(Stored items)
○ ○ ○ ○ ○

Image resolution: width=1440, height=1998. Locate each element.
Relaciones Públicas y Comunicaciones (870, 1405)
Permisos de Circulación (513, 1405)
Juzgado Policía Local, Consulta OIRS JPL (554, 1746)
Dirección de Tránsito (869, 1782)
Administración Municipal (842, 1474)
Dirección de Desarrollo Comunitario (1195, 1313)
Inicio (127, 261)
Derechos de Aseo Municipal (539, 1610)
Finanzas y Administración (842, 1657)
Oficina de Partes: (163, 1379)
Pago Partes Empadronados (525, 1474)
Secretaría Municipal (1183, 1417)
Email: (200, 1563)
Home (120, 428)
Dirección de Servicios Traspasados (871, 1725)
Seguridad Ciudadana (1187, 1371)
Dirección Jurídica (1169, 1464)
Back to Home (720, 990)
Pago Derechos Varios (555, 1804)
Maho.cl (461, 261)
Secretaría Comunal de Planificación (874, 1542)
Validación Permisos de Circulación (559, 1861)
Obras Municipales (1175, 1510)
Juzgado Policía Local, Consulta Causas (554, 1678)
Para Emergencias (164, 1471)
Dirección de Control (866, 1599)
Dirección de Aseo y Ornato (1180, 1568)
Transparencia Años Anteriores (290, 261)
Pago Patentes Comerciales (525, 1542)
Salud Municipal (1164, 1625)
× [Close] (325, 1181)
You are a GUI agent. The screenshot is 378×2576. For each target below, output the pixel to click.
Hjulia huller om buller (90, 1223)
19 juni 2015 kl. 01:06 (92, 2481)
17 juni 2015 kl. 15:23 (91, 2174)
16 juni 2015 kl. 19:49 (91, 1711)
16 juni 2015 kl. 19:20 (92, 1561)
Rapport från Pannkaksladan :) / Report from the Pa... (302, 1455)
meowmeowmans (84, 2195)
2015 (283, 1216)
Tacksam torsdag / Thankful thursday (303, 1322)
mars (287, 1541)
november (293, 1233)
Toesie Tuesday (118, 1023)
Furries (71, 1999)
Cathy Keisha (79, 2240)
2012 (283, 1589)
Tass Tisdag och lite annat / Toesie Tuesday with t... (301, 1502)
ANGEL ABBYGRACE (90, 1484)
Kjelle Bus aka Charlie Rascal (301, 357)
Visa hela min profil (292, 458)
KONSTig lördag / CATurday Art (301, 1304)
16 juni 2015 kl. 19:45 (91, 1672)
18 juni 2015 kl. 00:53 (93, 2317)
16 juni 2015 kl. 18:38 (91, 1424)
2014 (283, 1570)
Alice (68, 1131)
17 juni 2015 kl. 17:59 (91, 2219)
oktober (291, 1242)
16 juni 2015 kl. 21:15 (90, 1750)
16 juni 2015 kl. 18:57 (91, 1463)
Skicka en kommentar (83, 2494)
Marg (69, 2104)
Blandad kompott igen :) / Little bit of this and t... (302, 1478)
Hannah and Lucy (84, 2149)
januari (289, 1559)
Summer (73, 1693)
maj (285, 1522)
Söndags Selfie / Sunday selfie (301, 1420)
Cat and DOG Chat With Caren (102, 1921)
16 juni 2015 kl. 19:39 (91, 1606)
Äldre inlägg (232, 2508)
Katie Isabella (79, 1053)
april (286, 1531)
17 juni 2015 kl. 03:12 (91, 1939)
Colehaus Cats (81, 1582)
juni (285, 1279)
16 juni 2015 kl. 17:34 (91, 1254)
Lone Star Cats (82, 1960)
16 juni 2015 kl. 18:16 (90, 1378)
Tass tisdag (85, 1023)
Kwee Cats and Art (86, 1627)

○ ○ ○ ○ ○

Work instructions:
The answer must be the line containing "17 juni 2015 kl. 15:23 (91, 2174)" and every line after it through the end of the records, repeated exactly.

Solution to this exercise:
17 juni 2015 kl. 15:23 (91, 2174)
16 juni 2015 kl. 19:49 (91, 1711)
16 juni 2015 kl. 19:20 (92, 1561)
Rapport från Pannkaksladan :) / Report from the Pa... (302, 1455)
meowmeowmans (84, 2195)
2015 (283, 1216)
Tacksam torsdag / Thankful thursday (303, 1322)
mars (287, 1541)
november (293, 1233)
Toesie Tuesday (118, 1023)
Furries (71, 1999)
Cathy Keisha (79, 2240)
2012 (283, 1589)
Tass Tisdag och lite annat / Toesie Tuesday with t... (301, 1502)
ANGEL ABBYGRACE (90, 1484)
Kjelle Bus aka Charlie Rascal (301, 357)
Visa hela min profil (292, 458)
KONSTig lördag / CATurday Art (301, 1304)
16 juni 2015 kl. 19:45 (91, 1672)
18 juni 2015 kl. 00:53 (93, 2317)
16 juni 2015 kl. 18:38 (91, 1424)
2014 (283, 1570)
Alice (68, 1131)
17 juni 2015 kl. 17:59 (91, 2219)
oktober (291, 1242)
16 juni 2015 kl. 21:15 (90, 1750)
16 juni 2015 kl. 18:57 (91, 1463)
Skicka en kommentar (83, 2494)
Marg (69, 2104)
Blandad kompott igen :) / Little bit of this and t... (302, 1478)
Hannah and Lucy (84, 2149)
januari (289, 1559)
Summer (73, 1693)
maj (285, 1522)
Söndags Selfie / Sunday selfie (301, 1420)
Cat and DOG Chat With Caren (102, 1921)
16 juni 2015 kl. 19:39 (91, 1606)
Äldre inlägg (232, 2508)
Katie Isabella (79, 1053)
april (286, 1531)
17 juni 2015 kl. 03:12 (91, 1939)
Colehaus Cats (81, 1582)
juni (285, 1279)
16 juni 2015 kl. 17:34 (91, 1254)
Lone Star Cats (82, 1960)
16 juni 2015 kl. 18:16 (90, 1378)
Tass tisdag (85, 1023)
Kwee Cats and Art (86, 1627)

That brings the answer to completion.